With the sticker price on private colleges averaging $45,000 and even the typical public university asking $23,000 a year, families at all income levels need help with tuition bills: A College Board poll last February found that about three-quarters of families earning more than $100,000 were applying for aid for the 2013-14 academic year.
Your best shot at "free money" -- grants and scholarships vs. loans and work/study—comes from government agencies and the colleges themselves. So be sure to fill out the Free Application for Federal Student Aid at fafsa.ed.gov and suss out schools most likely to give your child money at sites like collegedata.com and meritaid.com.
Beyond this assistance, though, there's another $11 billion or so a year in private scholarships given out by foundations and companies, the College Board reports. About 8% of students receive these awards, averaging just over $3,400 but ranging up to the full cost of attendance, according to the U.S. Department of Education.
To help improve the chances that your kid will be one of the lucky ones, Money tapped a team of high school and college students to conduct an informal test of the most popular scholarship search engines, in addition to seeking advice from college aid experts.

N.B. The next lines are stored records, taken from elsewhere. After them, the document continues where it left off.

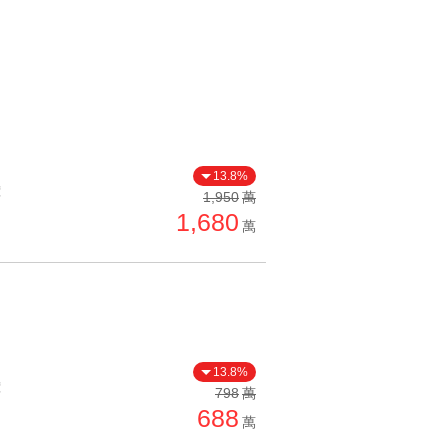
13.8%
價
1,950
萬
1,680
萬
13.8%
價
798
萬
688
萬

Here are their tips.
Uncover national gems online
The leading scholarship search engines, such as Fastweb, Cappex, and Scholarships.com, get millions of visitors a year. Most focus on big awards available countrywide. A sampling: the Coca-Cola Scholars Program grants for high school seniors with outstanding leadership ($10,000 to $20,000); the Elks National Foundation competition for Most Valuable Student ($4,000 to $50,000); and the John F. Kennedy Profiles in Courage essay contest ($500 to $10,000) from the J.F.K. Library and Museum.

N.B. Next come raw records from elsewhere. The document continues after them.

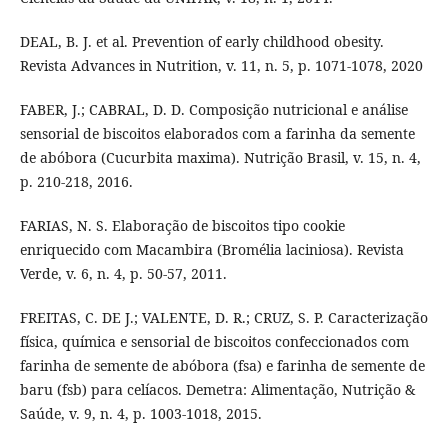
DEAL, B. J. et al. Prevention of early childhood obesity.
Revista Advances in Nutrition, v. 11, n. 5, p. 1071-1078, 2020
FABER, J.; CABRAL, D. D. Composição nutricional e análise
sensorial de biscoitos elaborados com a farinha da semente
de abóbora (Cucurbita maxima). Nutrição Brasil, v. 15, n. 4,
p. 210-218, 2016.
FARIAS, N. S. Elaboração de biscoitos tipo cookie
enriquecido com Macambira (Bromélia laciniosa). Revista
Verde, v. 6, n. 4, p. 50-57, 2011.
FREITAS, C. DE J.; VALENTE, D. R.; CRUZ, S. P. Caracterização
física, química e sensorial de biscoitos confeccionados com
farinha de semente de abóbora (fsa) e farinha de semente de
baru (fsb) para celíacos. Demetra: Alimentação, Nutrição &
Saúde, v. 9, n. 4, p. 1003-1018, 2015.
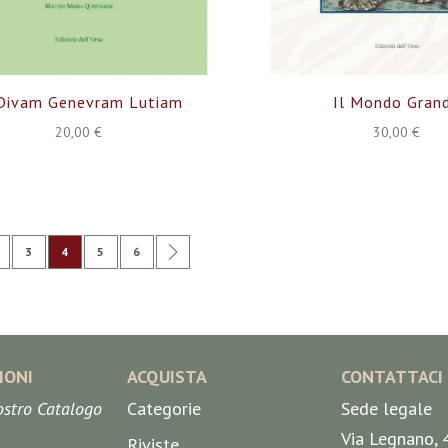
 Divam Genevram Lutiam
Il Mondo Gran
20,00 €
30,00 €
na
edente
agina
Pagina
Attualmente stai leggendo la pagina
Pagina
Pagina
Pagina
Successivo
3
4
5
6
IONI
ACQUISTA
CONTATTACI
nostro Catalogo
Categorie
Sede legale
Via Legnano, 
Riviste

Understand going in, though, that these lucrative awards have infinitesimal odds: Coke, for one, received 112,000 applications last year for its 250 awards, making this scholarship about 25 times as selective as Stanford. So weigh your child's qualifications against the time and effort required to apply, says Katy Murphy, president of the National Association for College Admission Counseling.
Watch out for potholes
Sorting through the several dozen or more "matches" that scholarship sites spit out can be tedious, as our student testers discovered. "I was surprised at how exhausting the process is," says Kiera Crenny, a rising senior at Conestoga High School in Berwyn, Pa.
Testers also found many suggestions to be an obvious mismatch—such as scholarships for Missouri natives that popped up for kids from Virginia -- and relatively few for which they had unique qualifications. Though you'll have to wade through even more mismatches, you can increase the number of promising scholarships you find by creating multiple profiles on several sites, says Ben Kaplan, author of How to Go to College Almost for Free. Kaplan, who says he won $90,000 in outside scholarships to help pay for his Harvard degree, says, "Use keywords like, say, 'physics' for one and 'science' for another because the matching software might give you different results."
Another problem: Many sites cluttered results with "scholarship" suggestions that were really just marketing sweepstakes offering the chance to win a prize in return for providing the company with contact info for family and friends. To avoid getting tripped up, says Amy Weinstein, executive director at the National Scholarship Providers Association, "Use your common sense. Don't give information about others without their consent."
Look closer to home too
In addition to looking at scholarship sites, Kaplan advises checking out organizations your child has a connection with, such as your church or employer, and talking to his high school counselor. Local scholarships have less competition.
University of Connecticut freshman Brian Liang says he spent about 12 hours last year combing websites and applying to private scholarships. The two he won—a total of $1,100—were regional contests found through his high school.
Get the timing right
Some of the biggest scholarships have deadlines in the fall, so urge your child to start looking online now. Also block off time in January, since 25% of private scholarships listed with the College Board had deadlines in February.
If your child does land an award, you should also be prepared to step in to protect it. About 20% of colleges cut their own grants to students who win private money, a recent NSPA study found. Scholarship America, which manages dozens of scholarship contests, advises recipients to ask their schools to reduce loans instead. If that doesn't work, the student should ask the scholarship provider for help, since colleges typically want good relations with funders.